Contributed By Walkers
Irish private companies are prohibited under Irish company law from offering debt securities to the public. Irish company law does prescribe some exceptions to this general rule, which are as follows:
(i) an offer of debentures addressed solely to qualified investors;
(ii) an offer of debentures addressed to fewer than 150 persons, other than qualified investors;
(iii) an offer of debentures addressed to investors who acquire securities for a total consideration of at least EUR100,000 per investor, for each separate offer;
(iv) an offer of debentures whose denomination per unit amounts to at least EUR100,000;
(v) an offer of debentures with a total consideration in the European Union less than EUR100,000, which shall be calculated over a period of 12 months;
an allotment of debentures, or an agreement to make such an allotment, with a view to those debentures being the subject of any one or more of the offers referred to in paragraphs (i) to (v) above.

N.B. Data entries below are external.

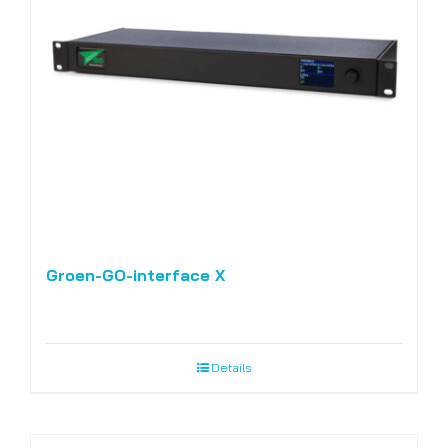
Groen-GO-interface X
Details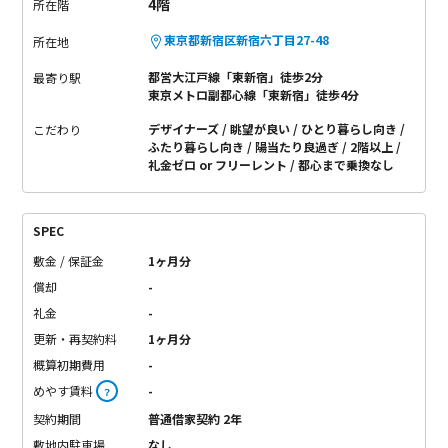
4階
所在階
東京都新宿区新宿六丁目27-48
所在地
都営大江戸線「東新宿」徒歩2分
最寄り駅
東京メトロ副都心線「東新宿」徒歩4分
デザイナーズ
眺望が良い
ひとり暮らし向き
こだわり
ふたり暮らし向き
陽当たり良過ぎ
2階以上
礼金ゼロ or フリーレント
都心まで乗換なし
SPEC
敷金 / 保証金
1ヶ月分
償却
-
礼金
-
更新・再契約料
1ヶ月分
概算初期費用
-
めやす賃料
-
？
契約期間
普通借家契約 2年
敷地内駐車場
なし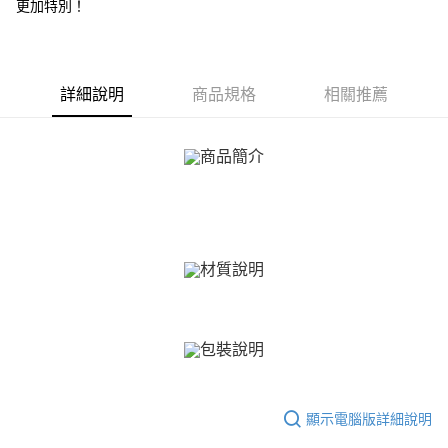
ATM付款
更加特別！
AFTEE先享後付是「在收到商品之後才付款」的支付方式。 讓您購物簡單
便利好安心！
貨到付款
１．簡單：不需註冊會員、不需綁卡、不需儲值。
２．便利：只要手機號碼，簡訊認證，即可結帳。
３．安心：先確認商品／服務後，再付款。
運送方式
詳細說明
商品規格
相關推薦
【「AFTEE先享後付」結帳流程】
全家取貨付款
１．於結帳方式選擇「AFTEE先享後付」後，將跳轉至「AFTEE先享後付」
免運費
結帳頁面，進行簡訊認證並確認金額後，即可完成結帳。
２．訂單成立數日內，您將收到繳費通知簡訊。
付款後全家取貨
３．收到繳費通知簡訊後14天內，點擊此簡訊中的連結，可透過四大超商／
ATM／網路銀行／等多元方式進行付款，方視為交易完成。
免運費
※ 請注意：結帳手續完成當下不需立刻繳費，但若您需要取消訂單，請聯絡
購買商品的店家。未經商家同意取消之訂單仍視為有效，需透過AFTEE先享
7-11取貨付款
後付繳納相關費用。
免運費
※ 交易是否成功請以「AFTEE先享後付 」之結帳頁面顯示為準，若有關於
是否繳費成功／繳費後需取消欲退款等相關疑問，請聯繫「AFTEE先享後付
客戶支援中心」
https://netprotections.freshdesk.com/support/home
付款後7-11取貨
免運費
【注意事項】
１．透過由恩沛科技股份有限公司提供之「AFTEE先享後付」服務完成之交
7-11取貨(快速到店)
易，需依本服務之必要範圍內提供個人資料，並將交易相關給付款項請求債
權轉讓予恩沛科技股份有限公司。
免運費
顯示電腦版詳細說明
２．關於個人資料處理事宜，請瀏覽以下網址：
https://aftee.tw/terms/#terms3
黑貓宅急便-(離島請自行填寫住址)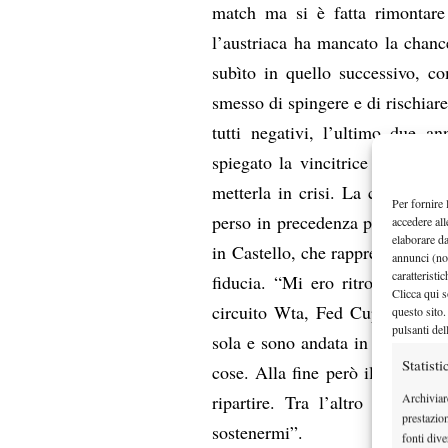
match ma si è fatta rimontare 
l’austriaca ha mancato la chanc
subìto in quello successivo, co
smesso di spingere e di rischiar
tutti negativi, l’ultimo due a
spiegato la vincitrice a fine ga
metterla in crisi. La conosco b
Per fornire 
perso in precedenza perché mi dà 
accedere all
elaborare d
in Castello, che rappresenta una 
annunci (no
caratteristi
fiducia. “Mi ero ritrovata abb
Clicca qui s
circuito Wta, Fed Cup, avversa
questo sito.
pulsanti del
sola e sono andata in crisi, mi
Statisti
cose. Alla fine però il lavoro 
Archiviar
ripartire. Tra l’altro siamo a
prestazio
sostenermi”.
fonti dive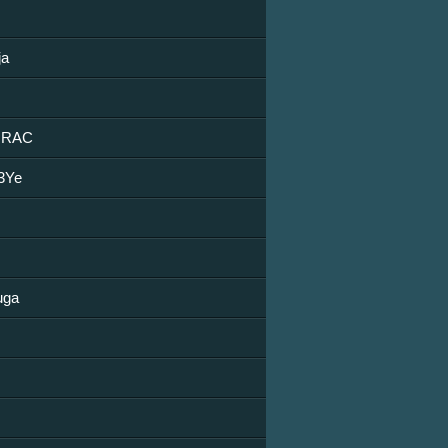
ja
URAC
3Ye
uga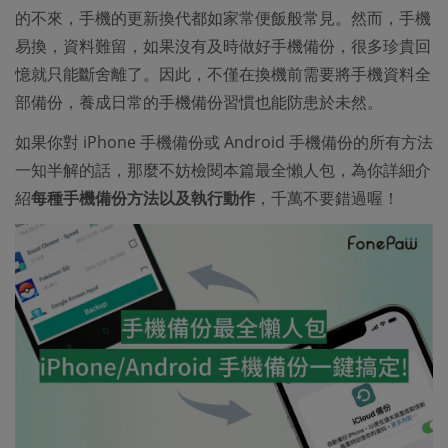
的不來，手機的更新換代都如家常便飯般常見。然而，手機
易換，資料難留，如果沒有及時做好手機備份，很多珍貴回
憶就只能斷舍離了。因此，不僅在換機前需要將手機資料全
部備份，養成日常的手機備份習慣也能防患於未然。
如果你對 iPhone 手機備份或 Android 手機備份的所有方法
一知半解的話，那麼不妨檢閱本篇最全懶人包，為你詳細介
紹
每種手機備份方法以及執行動作
，千萬不要錯過喔！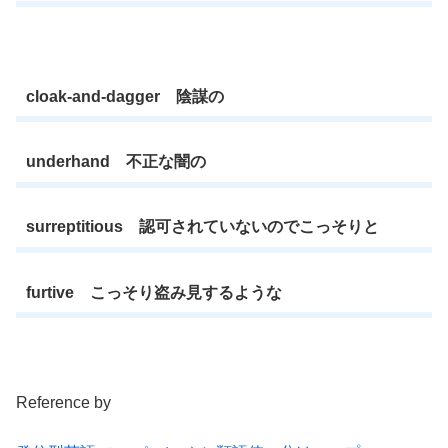
cloak-and-dagger 陰謀の
underhand 不正な闇の
surreptitious 認可されていないのでこっそりと
furtive こっそり盗み見するような
Reference by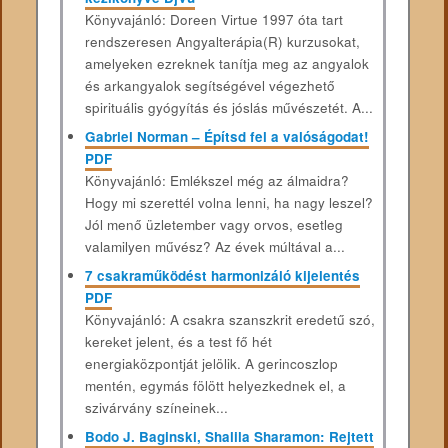
Könyvajánló: Doreen Virtue 1997 óta tart
rendszeresen Angyalterápia(R) kurzusokat,
amelyeken ezreknek tanítja meg az angyalok
és arkangyalok segítségével végezhető
spirituális gyógyítás és jóslás művészetét. A...
Gabriel Norman – Építsd fel a valóságodat!
PDF
Könyvajánló: Emlékszel még az álmaidra?
Hogy mi szerettél volna lenni, ha nagy leszel?
Jól menő üzletember vagy orvos, esetleg
valamilyen művész? Az évek múltával a...
7 csakraműködést harmonizáló kijelentés
PDF
Könyvajánló: A csakra szanszkrit eredetű szó,
kereket jelent, és a test fő hét
energiaközpontját jelölik. A gerincoszlop
mentén, egymás fölött helyezkednek el, a
szivárvány színeinek...
Bodo J. Baginski, Shalila Sharamon: Rejtett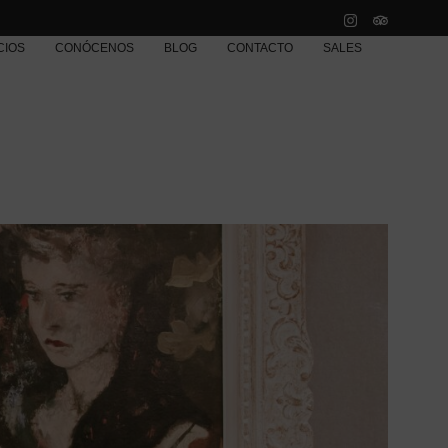
CIOS
CONÓCENOS
BLOG
CONTACTO
SALES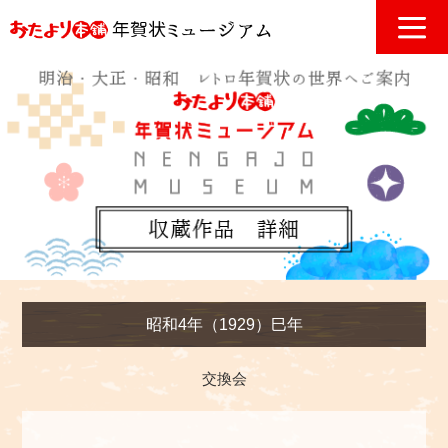
昭和4年（1929）巳年
交換会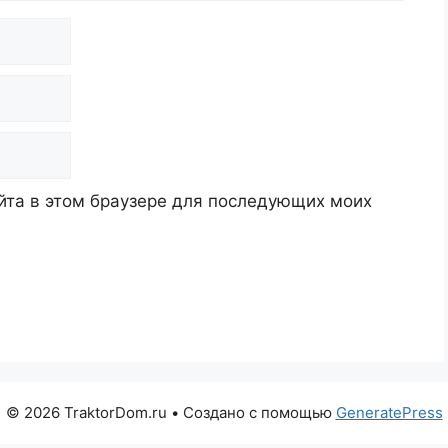
айта в этом браузере для последующих моих
© 2026 TraktorDom.ru
• Создано с помощью
GeneratePress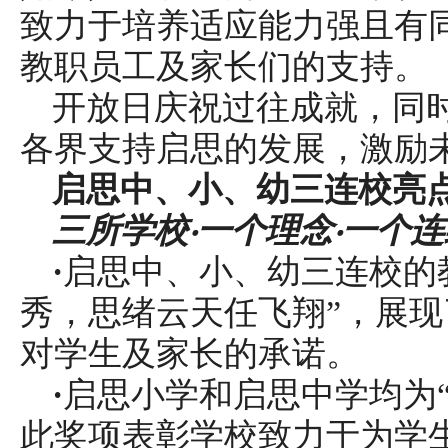
致力于培养适应能力强且有
教职员工及家长们的支持。
开放日庆祝过往成就，同
各界支持启思的发展，激励
启思中、小、幼三连校亮
三所学校‧一个理念‧一个
·
启思中、小、幼三连校的
秀，思绪云天任飞翔”，展
对学生及家长的承诺。
·
启思小学和启思中学均为
此奖项表彰学校致力于为学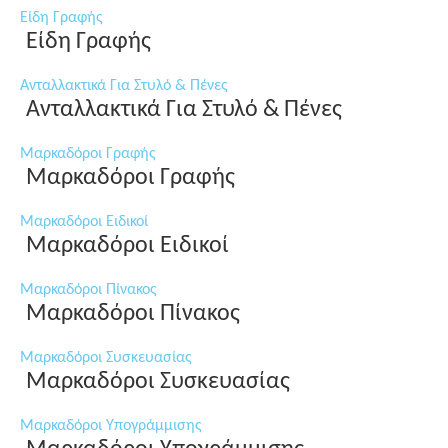
Είδη Γραφής
Είδη Γραφής
Ανταλλακτικά Για Στυλό & Πένες
Ανταλλακτικά Για Στυλό & Πένες
Μαρκαδόροι Γραφής
Μαρκαδόροι Γραφής
Μαρκαδόροι Ειδικοί
Μαρκαδόροι Ειδικοί
Μαρκαδόροι Πίνακος
Μαρκαδόροι Πίνακος
Μαρκαδόροι Συσκευασίας
Μαρκαδόροι Συσκευασίας
Μαρκαδόροι Υπογράμμισης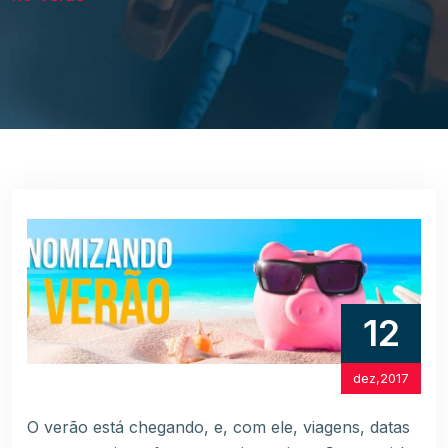
12
dez,2017
O verão está chegando, e, com ele, viagens, datas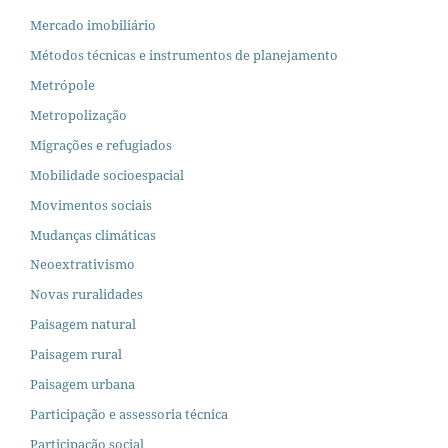
Mercado imobiliário
Métodos técnicas e instrumentos de planejamento
Metrópole
Metropolização
Migrações e refugiados
Mobilidade socioespacial
Movimentos sociais
Mudanças climáticas
Neoextrativismo
Novas ruralidades
Paisagem natural
Paisagem rural
Paisagem urbana
Participação e assessoria técnica
Participação social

Irish public companies can offer debt securities to the public.
Irish limited companies (“LTDs”) cannot apply to have or have securities admitted to trading or listed on any market, whether regulated or not in Ireland or abroad. This restriction does not apply to Irish designated activity companies (“DACs”) or Irish public limited companies (“PLCs”).
Offering documents in respect of debt securities to be issued by Irish issuers will typically include a suite of selling restrictions.